WASHINGTON, D.C. — President Barack Obama’s proposed mix of tax increases and spending cuts would reduce future budget deficits more quickly than under current laws, according to a report issued Friday that could rekindle the dormant budget wars in Washington.
The outlook from the nonpartisan Congressional Budget Office comes as the government is set to reach its debt limit on Saturday, forcing the White House and Congress back to the negotiating table to work out a long-term budget plan that raises taxes, cuts spending — or some combination of the two.
Already, Washington is on track to have a substantially lower deficit — $642 billion — this fiscal year than experts had expected, the budget office reported earlier this week.
After years of $1 trillion shortfalls, it would be the lowest deficit since Obama took office in 2009 at the start of a deep recession.
Now the budget office, which is considered the official arbiter in fiscal debates, projects that Obama’s proposed spending plan would cut deficits by $1.1 trillion over the next decade.
Obama’s plan would produce slightly higher deficits this year and next, but then they would shrink rapidly by 2023, according to the report.
To be sure, some of the benefit comes from measures that will be disputed by administration critics in Congress, including budget savings as the Pentagon’s role in Afghanistan comes to an end next year. The calculations also don’t include emergency funding for disaster relief, which invariably is required.
At the same time, Obama’s Democratic allies have been highly critical of his proposals to trim monthly benefits of Social Security recipients and other government beneficiaries by reducing annual cost-of-living adjustments.
But the president’s budget proposal, which reflects his last offer in failed talks last year with House Speaker John A. Boehner, R-Ohio, would achieve many of its aims.
The president would replace the $1 trillion across-the-board mandatory budget cuts known as the sequester, which began March 1, with other proposals.

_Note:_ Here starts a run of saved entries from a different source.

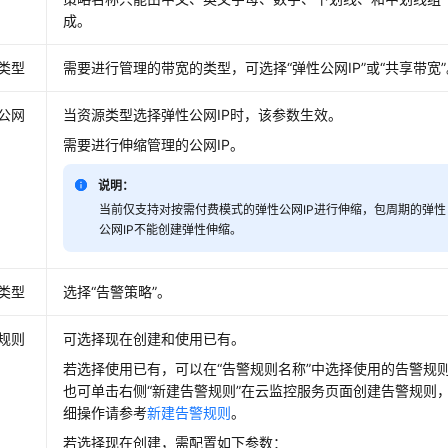
成。
类型
需要进行管理的带宽的类型，可选择“弹性公网IP”或“共享带宽”
公网
当资源类型选择弹性公网IP时，该参数生效。
需要进行伸缩管理的公网IP。
说明：
当前仅支持对按需付费模式的弹性公网IP进行伸缩，包周期的弹性
公网IP不能创建弹性伸缩。
类型
选择“告警策略”。
规则
可选择现在创建和使用已有。
若选择使用已有，可以在
“告警规则名称”
中选择使用的告警规
也可单击右侧“新建告警规则”在云监控服务页面创建告警规则
细操作请参考
新建告警规则
。
若选择现在创建，需配置如下参数：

They include the president’s plan to cap income tax deductions at 28 percent for top earners, couples who earn more than $250,000 a year. That would raise $493 billion over the decade.
The lower cost-of-living adjustment would bring in $233 billion over the decade — partly by trimming benefits, but also by adding revenues by pushing more taxpayers into higher brackets.
The budget office wrote that reversing the sequester cuts as the president proposed “would be more than offset by other proposals that would reduce projected deficits.”
In the long run, the nation still faces a looming budget imbalance, driven by the increased costs of an aging population.
In the divided Congress, the president’s budget proposals have virtually no chance of becoming law.
The House, where Republicans are the majority, has approved a plan proposed by Rep. Paul D. Ryan, R-Wis., the former vice presidential nominee, that would bring the budget to balance in a decade by cutting Medicare and other entitlement programs, lowering tax rates and reducing spending.
The Democratic budget approved in the Senate comes closer to Obama’s proposal but does not cut deficits as much.
Once the debt limit is reached on Saturday, the Treasury Department has said it could take measures to continue paying the bills for some time. But eventually, Congress will be asked to raise the borrowing limit or the nation would risk defaulting on its already accrued obligations.
That prospect is expected to push both the administration and Congress back into budget talks this summer and fall.